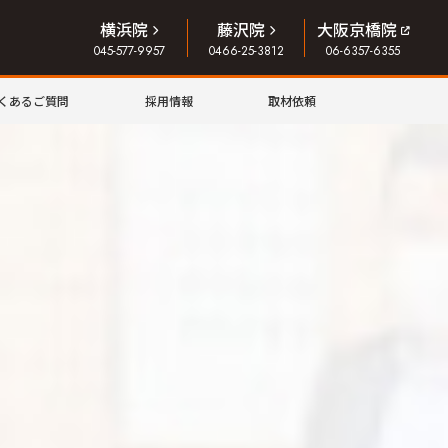
横浜院
藤沢院
大阪京橋院
045-577-9957
0466-25-3812
06-6357-6355
くあるご質問
採用情報
取材依頼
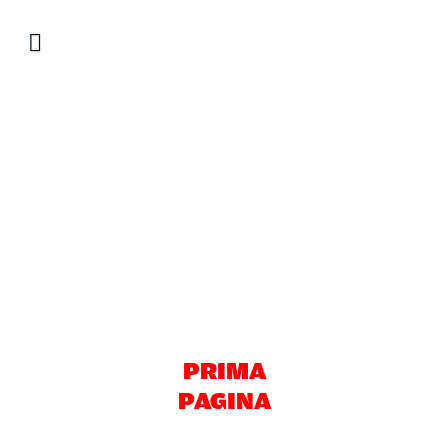
Salta
al
contenuto
PRIMA
PAGINA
# # #
Word for word, reproduce the listing above; no image should be carried over.

横浜院
藤沢院
大阪京橋院
045-577-9957
0466-25-3812
06-6357-6355
くあるご質問
採用情報
取材依頼
Salta
al
contenuto
PRIMA
PAGINA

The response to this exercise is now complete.